Hiding the Captcha for some users
If you have a form that is used by both registered and non-registered users then you can add a check in a Custom Code action in the On Load event to hide the Captcha from logged-in users:
<?php
$user =& JFactory::getUser();
form->data['captcha'] = '';
if ( $user->id > 0 ) {
$form->data['captcha'] = 'passed';
}
?>
Combined with the data to Hide the Captcha and by-pass the Captcha check this will hide the Captcha from logged in users.

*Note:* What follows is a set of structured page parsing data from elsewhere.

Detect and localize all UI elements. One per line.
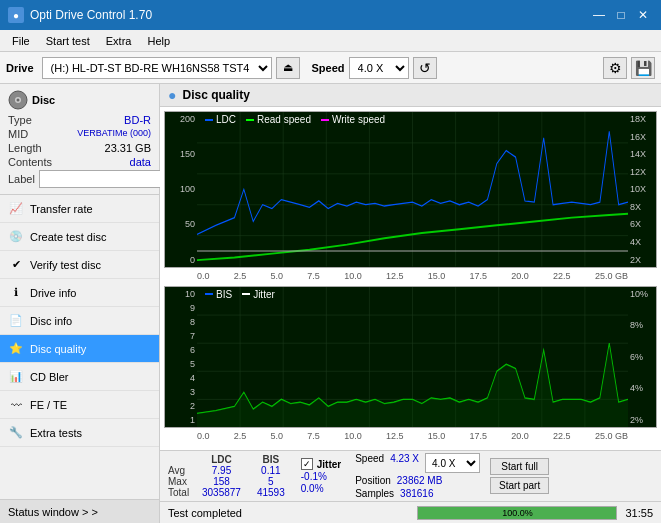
app-title: Opti Drive Control 1.70 (30, 8, 152, 22)
stats-bar: LDC BIS Avg 7.95 0.11 Max 158 (160, 450, 661, 501)
fe-te-icon: 〰 (8, 397, 24, 413)
sidebar-item-extra-tests[interactable]: 🔧 Extra tests (0, 419, 159, 447)
legend-bis-label: BIS (216, 289, 232, 300)
menu-start-test[interactable]: Start test (38, 33, 98, 49)
disc-mid-label: MID (8, 128, 28, 140)
sidebar-item-label-cd-bler: CD Bler (30, 371, 69, 383)
save-button[interactable]: 💾 (631, 57, 655, 79)
status-window-label: Status window > > (8, 506, 98, 518)
stats-row: LDC BIS Avg 7.95 0.11 Max 158 (164, 453, 657, 499)
close-button[interactable]: ✕ (633, 5, 653, 25)
minimize-button[interactable]: — (589, 5, 609, 25)
jitter-header-row: ✓ Jitter (301, 458, 341, 470)
chart-header-icon: ● (168, 87, 176, 103)
disc-contents-value: data (130, 156, 151, 168)
svg-point-2 (17, 99, 20, 102)
read-speed-dot (246, 119, 254, 121)
start-part-button[interactable]: Start part (490, 477, 549, 494)
ldc-dot (205, 119, 213, 121)
status-bar: Test completed 100.0% 31:55 (160, 501, 661, 523)
drive-select[interactable]: (H:) HL-DT-ST BD-RE WH16NS58 TST4 (42, 57, 272, 79)
disc-type-value: BD-R (124, 114, 151, 126)
refresh-button[interactable]: ↺ (413, 57, 437, 79)
title-bar-controls: — □ ✕ (589, 5, 653, 25)
speed-label-stat: Speed (355, 453, 384, 473)
legend-read-speed: Read speed (246, 114, 311, 125)
bottom-chart-svg (197, 287, 628, 427)
speed-position-section: Speed 4.23 X 4.0 X Position 23862 MB Sam… (355, 453, 480, 499)
top-chart-y-right: 18X 16X 14X 12X 10X 8X 6X 4X 2X (628, 112, 656, 267)
transfer-rate-icon: 📈 (8, 201, 24, 217)
jitter-dot (242, 293, 250, 295)
sidebar-item-verify-test-disc[interactable]: ✔ Verify test disc (0, 251, 159, 279)
sidebar-item-label-drive-info: Drive info (30, 287, 76, 299)
stats-max-label: Max (164, 476, 194, 487)
stats-avg-label: Avg (164, 465, 194, 476)
sidebar: Disc Type BD-R MID VERBATIMe (000) Lengt… (0, 84, 160, 523)
eject-button[interactable]: ⏏ (276, 57, 300, 79)
status-window-button[interactable]: Status window > > (0, 499, 159, 523)
position-label: Position (355, 475, 391, 486)
disc-label-input[interactable] (39, 170, 172, 188)
disc-panel: Disc Type BD-R MID VERBATIMe (000) Lengt… (0, 84, 159, 195)
disc-info-icon: 📄 (8, 313, 24, 329)
sidebar-item-label-extra-tests: Extra tests (30, 427, 82, 439)
sidebar-item-label-disc-quality: Disc quality (30, 343, 86, 355)
stats-total-bis: 41593 (249, 487, 293, 498)
sidebar-item-disc-info[interactable]: 📄 Disc info (0, 307, 159, 335)
start-full-button[interactable]: Start full (490, 458, 549, 475)
menu-help[interactable]: Help (139, 33, 178, 49)
disc-length-label: Length (8, 142, 42, 154)
sidebar-item-disc-quality[interactable]: ⭐ Disc quality (0, 335, 159, 363)
stats-max-ldc: 158 (194, 476, 249, 487)
sidebar-item-label-create-test-disc: Create test disc (30, 231, 106, 243)
menu-extra[interactable]: Extra (98, 33, 140, 49)
stats-header-bis: BIS (249, 454, 293, 465)
top-chart-svg (197, 112, 628, 267)
legend-jitter-label: Jitter (253, 289, 275, 300)
speed-select-stat[interactable]: 4.0 X (425, 453, 480, 473)
disc-mid-value: VERBATIMe (000) (77, 128, 151, 140)
sidebar-item-create-test-disc[interactable]: 💿 Create test disc (0, 223, 159, 251)
content-area: ● Disc quality LDC Read speed (160, 84, 661, 523)
title-bar: ● Opti Drive Control 1.70 — □ ✕ (0, 0, 661, 30)
nav-items: 📈 Transfer rate 💿 Create test disc ✔ Ver… (0, 195, 159, 499)
maximize-button[interactable]: □ (611, 5, 631, 25)
stats-total-row: Total 3035877 41593 (164, 487, 293, 498)
sidebar-item-label-verify-test-disc: Verify test disc (30, 259, 101, 271)
sidebar-item-cd-bler[interactable]: 📊 CD Bler (0, 363, 159, 391)
legend-jitter: Jitter (242, 289, 275, 300)
speed-val-stat: 4.23 X (390, 453, 419, 473)
title-bar-left: ● Opti Drive Control 1.70 (8, 7, 152, 23)
disc-mid-row: MID VERBATIMe (000) (8, 128, 151, 140)
status-text: Test completed (168, 507, 409, 519)
legend-ldc: LDC (205, 114, 236, 125)
top-chart-y-left: 200 150 100 50 0 (165, 112, 197, 267)
disc-icon (8, 90, 28, 110)
top-chart: LDC Read speed Write speed 200 150 (164, 111, 657, 268)
drive-info-icon: ℹ (8, 285, 24, 301)
samples-row: Samples 381616 (355, 488, 480, 499)
disc-type-label: Type (8, 114, 32, 126)
menu-file[interactable]: File (4, 33, 38, 49)
disc-contents-row: Contents data (8, 156, 151, 168)
disc-type-row: Type BD-R (8, 114, 151, 126)
stats-avg-bis: 0.11 (249, 465, 293, 476)
legend-read-speed-label: Read speed (257, 114, 311, 125)
position-val: 23862 MB (397, 475, 443, 486)
progress-bar: 100.0% (417, 506, 617, 520)
disc-quality-icon: ⭐ (8, 341, 24, 357)
disc-length-value: 23.31 GB (105, 142, 151, 154)
sidebar-item-transfer-rate[interactable]: 📈 Transfer rate (0, 195, 159, 223)
sidebar-item-label-fe-te: FE / TE (30, 399, 67, 411)
start-buttons: Start full Start part (490, 458, 549, 494)
position-row: Position 23862 MB (355, 475, 480, 486)
settings-button[interactable]: ⚙ (603, 57, 627, 79)
sidebar-item-fe-te[interactable]: 〰 FE / TE (0, 391, 159, 419)
speed-select[interactable]: 4.0 X (349, 57, 409, 79)
stats-avg-ldc: 7.95 (194, 465, 249, 476)
stats-table: LDC BIS Avg 7.95 0.11 Max 158 (164, 454, 293, 498)
jitter-avg-val: -0.1% (301, 471, 341, 482)
sidebar-item-drive-info[interactable]: ℹ Drive info (0, 279, 159, 307)
jitter-checkbox[interactable]: ✓ (301, 458, 313, 470)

Hiding the Captcha across several forms
If you have several publis forms on your site that may be completed in the same session and that all have Captchas you can require the Captcha only once by saving the passed value in the User Session. Change the code in the Custom Code action in the On Submit event to be like this:
<?php
$form->data['captcha'] == 'passed';
$session =& JFactory::getSession();
$session->set('cf_captcha', 'passed');
?>
and the code in the Custom Code action in the On Load event to be like this:
<?php
$user =& JFactory::getUser();
form->data['captcha'] = '';
if ( $user->id > 0 ) {
$form->data['captcha'] = 'passed';
} else {
$session =& JFactory::getSession();
$captcha = $session->get('cf_captcha', '');
$form->data['captcha'] = $captcha;
}
?>
Used with the code above to hide the Captha element and skip the Captcha check this will mean that the user only has to submit a Captcha on their first form submission in a session. They will have to resubmit again once their session has expired (by default this is after 15 minutes of inactivity).